* _Task statement_
Could you retype all of the records exactly, leaving out every picture?

[[ Records shown open ]]

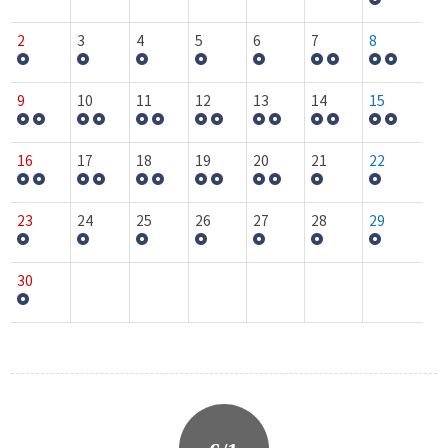
2
3
4
5
6
7
8
9
10
11
12
13
14
15
16
17
18
19
20
21
22
23
24
25
26
27
28
29
30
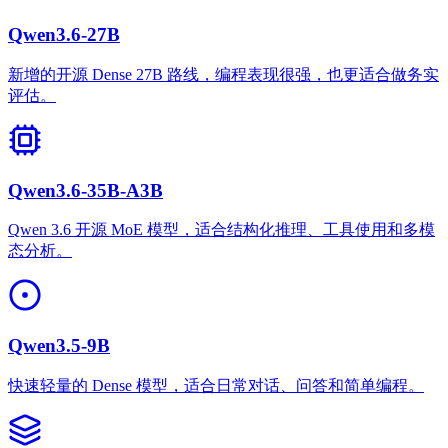
Qwen3.6-27B
新增的开源 Dense 27B 路线，编程表现很强，也更适合做务实
评估。
Qwen3.6-35B-A3B
Qwen 3.6 开源 MoE 模型，适合结构化推理、工具使用和多模
态分析。
Qwen3.5-9B
快速轻量的 Dense 模型，适合日常对话、问答和简单编程。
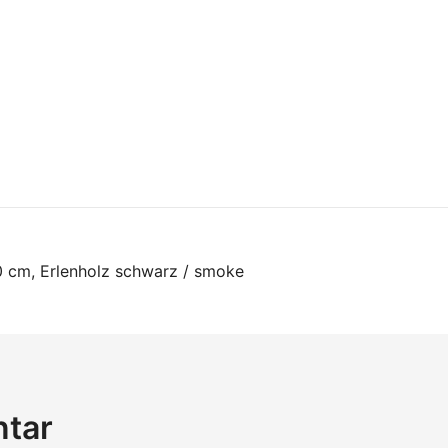
on
0 cm, Erlenholz schwarz / smoke
ntar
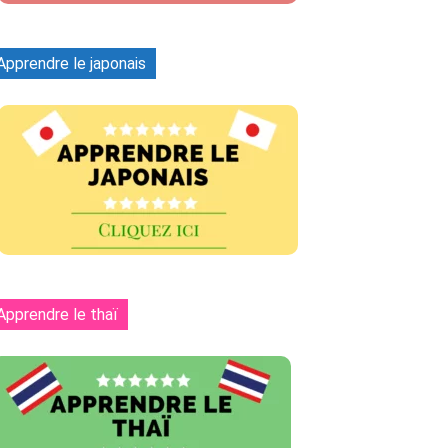
Apprendre le japonais
Apprendre le thaï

[[ Records shown closed ]]

* _Exercise output_
2
3
4
5
6
7
8
9
10
11
12
13
14
15
16
17
18
19
20
21
22
23
24
25
26
27
28
29
30
Qwen3.6-27B
新增的开源 Dense 27B 路线，编程表现很强，也更适合做务实
评估。
Qwen3.6-35B-A3B
Qwen 3.6 开源 MoE 模型，适合结构化推理、工具使用和多模
态分析。
Qwen3.5-9B
快速轻量的 Dense 模型，适合日常对话、问答和简单编程。
on
0 cm, Erlenholz schwarz / smoke
ntar
Apprendre le japonais
Apprendre le thaï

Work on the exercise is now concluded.